Summary for “Generic Database Cost Models for Hierarchical Memory Systems”
Published:
This is my summary for the paper Generic Database Cost Models for Hierarchical Memory Systems.
Database cost models consist of two components: the logical component and the physical component. While the physical operators’ specific details are irrelevant to the logical component, the physical component has to know the physical operators’ algorithms and implementations to make a suitable choice for a given logical operator. Although disk-access and CPU time costs have been well-studied in the literature, there is a research gap for modeling memory access costs, especially in hierarchical memory systems. Due to caches in a hierarchical memory system, research on this topic must model memory access patterns. This is the main objective of this paper. Additionally, a model for algorithms’ memory access costs can also extend to I/O costs.
Caches are usually organized into multiple levels. In cache systems, there are three important parameters: cache capacity (C), cache block size (B), and cache associativity (A). Furthermore, access latency consists of sequential access latency and random access latency. The authors generalize every cache/memory/disk level to the same unified cost model and treat the system as a multilevel cache system. Each level is different from one another in the exact hardware characteristics (i.e., the number of cache misses, access latency), and a cache/memory/disk level can be treated as the cache for an immediately lower level cache/memory/disk. The authors hypothesize that with this assumption, we can calculate the total cost of data access across the whole system as a sum of costs across all cache levels:
\[T_{mem} = \Sigma_{i = 1}^N(M_i^s l_{i+1}^s +M_i^r l_{i+1}^r)\]With $x_{{s, r}}$ (i.e., sequential, random), $M_i^x$ is the number of cache misses at level $i$, $l_{i+1}^x$ is the access latency of level $i$. While the access latency depends on the hardware and measurable for an arbitrary computer using a Calibrator (a special program provided by the authors), the number of cache misses also depends on the algorithms. We must derive this number from each algorithm’s access pattern. The authors approach this challenge by hypothesizing that each algorithm/operator’s complex data access pattern can be decomposed into simpler data access patterns. The first building block to this assumption is basic access patterns: single sequential traversal, repetitive sequential traversal, single random traversal, repetitive random traversal, random access, interleaved multi-cursor access. To build up complex access patterns from these basic patterns, the authors introduce compound access patterns, comprising sequential execution and concurrent execution. It is demonstrated that we can describe complicated access patterns by many algorithms using the two building blocks: basic access patterns and compound access patterns.

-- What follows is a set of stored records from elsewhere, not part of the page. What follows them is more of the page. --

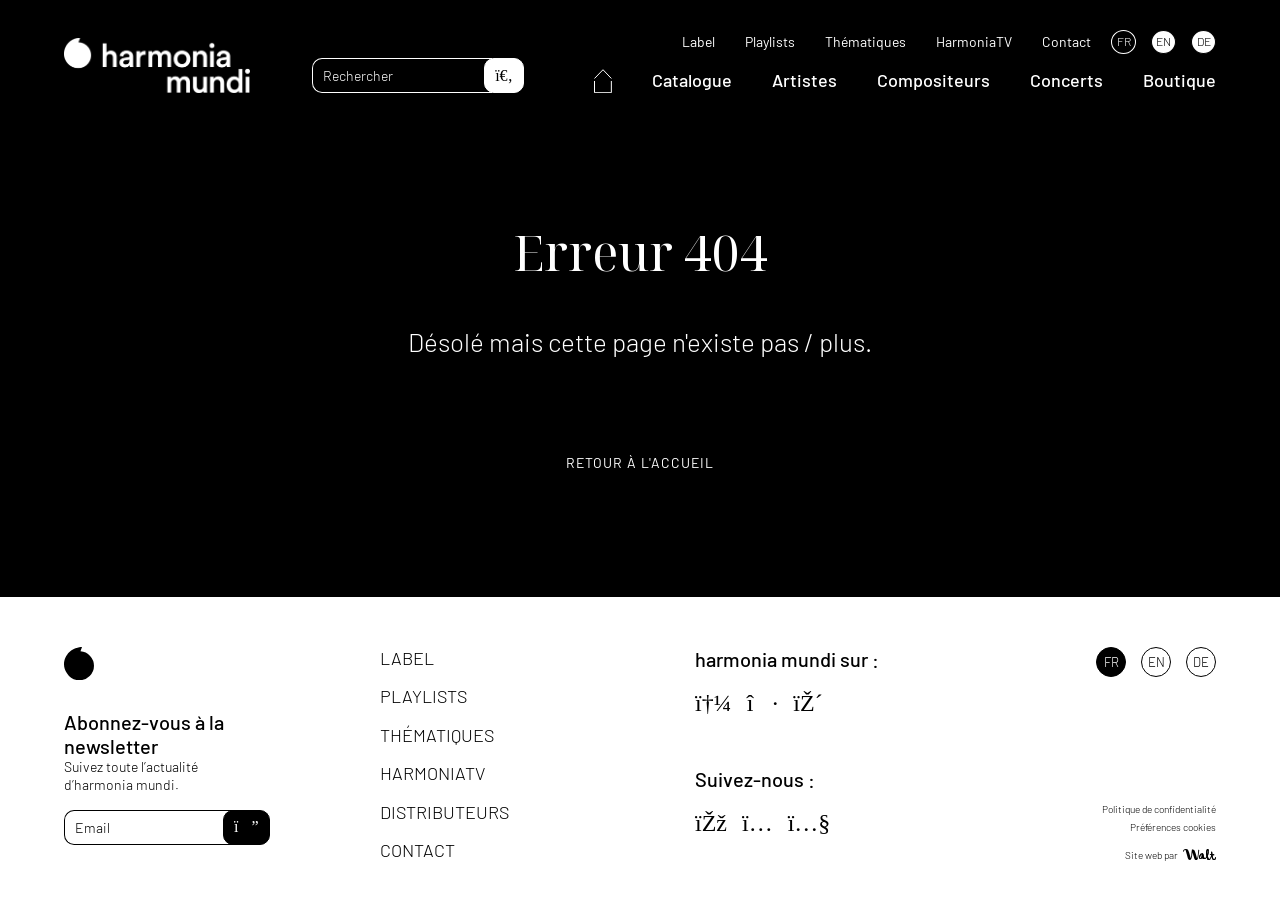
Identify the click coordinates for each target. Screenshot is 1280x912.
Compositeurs (933, 80)
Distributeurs (444, 812)
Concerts (1066, 80)
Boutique (1179, 80)
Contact (1066, 41)
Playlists (770, 41)
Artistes (804, 80)
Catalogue (692, 80)
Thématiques (865, 41)
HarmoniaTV (974, 41)
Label (698, 41)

The authors also provide the formula for estimating the number of cache misses for each basic pattern and how to derive these formulas. Although the formulas vary across the access patterns, the formulas’ parameters are the hardware characteristic at a particular cache level. The final problem is then how to model cache interference between subpatterns in a compound access pattern. Firstly, the authors introduce states to model the cache states between subsequent patterns. This additional concept is enough to model sequential execution. However, to model concurrent execution, the authors propose dividing the hypothetically usable cache to each competing pattern according to its footprint size. With this final piece, the formulation for computing the number of cache misses for concurrent execution is introduced.
The authors report experiments performed on an SGI Origin 2000 with five different algorithms: Quick-Sort, Merge-Join, Hash-Join, Partitioning, and Partitioned Hash-Join on four metrics L1 misses, L2 misses, TLB misses, and total execution time. The experiments show that the data access cost model proposed can predict the trends of the metrics with low errors. Most importantly, the method can predict with high accuracy the important points in which there are noticeable changes in these metrics.
By assuming that a database system with cache, memory, and disk for data access can be treated as a multilevel cache system, the paper proposes a unified model for data access cost in database management systems. The authors suggest a method for decomposing complex data access patterns into manageable components with basic access patterns and compound access patterns. The data access cost of an algorithm can then be estimated by estimating the cost of its data access subpatterns and calculating hardware constants. This method allows calculating the data access cost of an arbitrary algorithm by describing its data access pattern using the concepts provided by this paper.